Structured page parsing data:
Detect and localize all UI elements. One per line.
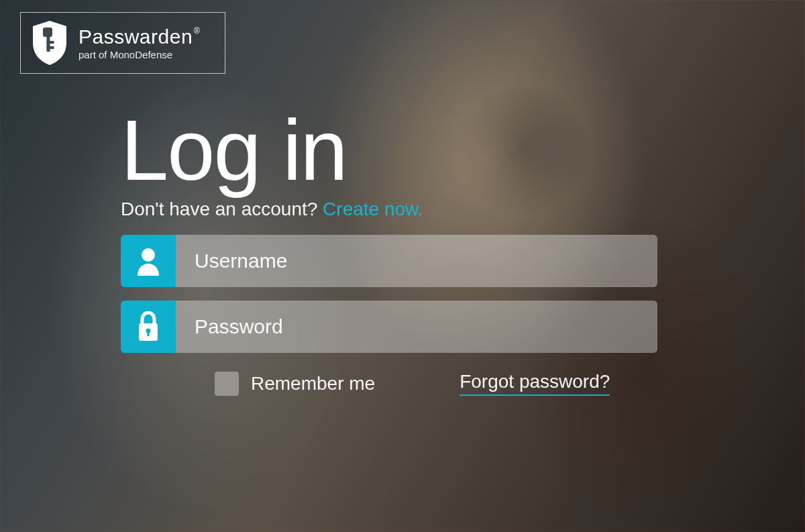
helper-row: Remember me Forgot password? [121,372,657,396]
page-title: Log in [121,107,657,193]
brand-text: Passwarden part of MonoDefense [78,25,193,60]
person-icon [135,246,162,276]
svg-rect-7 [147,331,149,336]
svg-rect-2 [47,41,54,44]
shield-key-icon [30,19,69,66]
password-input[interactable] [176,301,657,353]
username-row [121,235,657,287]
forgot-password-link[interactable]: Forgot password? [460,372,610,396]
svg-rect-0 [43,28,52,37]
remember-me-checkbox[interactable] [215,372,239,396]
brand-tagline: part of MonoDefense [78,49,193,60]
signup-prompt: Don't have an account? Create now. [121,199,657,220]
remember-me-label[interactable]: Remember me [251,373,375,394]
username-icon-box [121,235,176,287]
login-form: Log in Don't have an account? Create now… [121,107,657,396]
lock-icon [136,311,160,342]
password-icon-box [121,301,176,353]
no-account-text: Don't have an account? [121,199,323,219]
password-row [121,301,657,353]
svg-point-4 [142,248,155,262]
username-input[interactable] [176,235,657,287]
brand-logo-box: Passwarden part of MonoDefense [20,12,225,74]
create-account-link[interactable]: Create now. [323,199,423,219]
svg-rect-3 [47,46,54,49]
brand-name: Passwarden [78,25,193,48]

## Exercise aim
Exclude every picture and copy the remaining data exactly.

## Solution for this exercise
Detect and localize all UI elements. One per line.
helper-row: Remember me Forgot password? [121,372,657,396]
page-title: Log in [121,107,657,193]
brand-text: Passwarden part of MonoDefense [78,25,193,60]
person-icon [135,246,162,276]
svg-rect-7 [147,331,149,336]
svg-rect-2 [47,41,54,44]
shield-key-icon [30,19,69,66]
password-input[interactable] [176,301,657,353]
username-row [121,235,657,287]
forgot-password-link[interactable]: Forgot password? [460,372,610,396]
svg-rect-0 [43,28,52,37]
remember-me-checkbox[interactable] [215,372,239,396]
brand-tagline: part of MonoDefense [78,49,193,60]
signup-prompt: Don't have an account? Create now. [121,199,657,220]
remember-me-label[interactable]: Remember me [251,373,375,394]
username-icon-box [121,235,176,287]
login-form: Log in Don't have an account? Create now… [121,107,657,396]
lock-icon [136,311,160,342]
password-icon-box [121,301,176,353]
no-account-text: Don't have an account? [121,199,323,219]
password-row [121,301,657,353]
svg-point-4 [142,248,155,262]
username-input[interactable] [176,235,657,287]
brand-logo-box: Passwarden part of MonoDefense [20,12,225,74]
create-account-link[interactable]: Create now. [323,199,423,219]
svg-rect-3 [47,46,54,49]
brand-name: Passwarden [78,25,193,48]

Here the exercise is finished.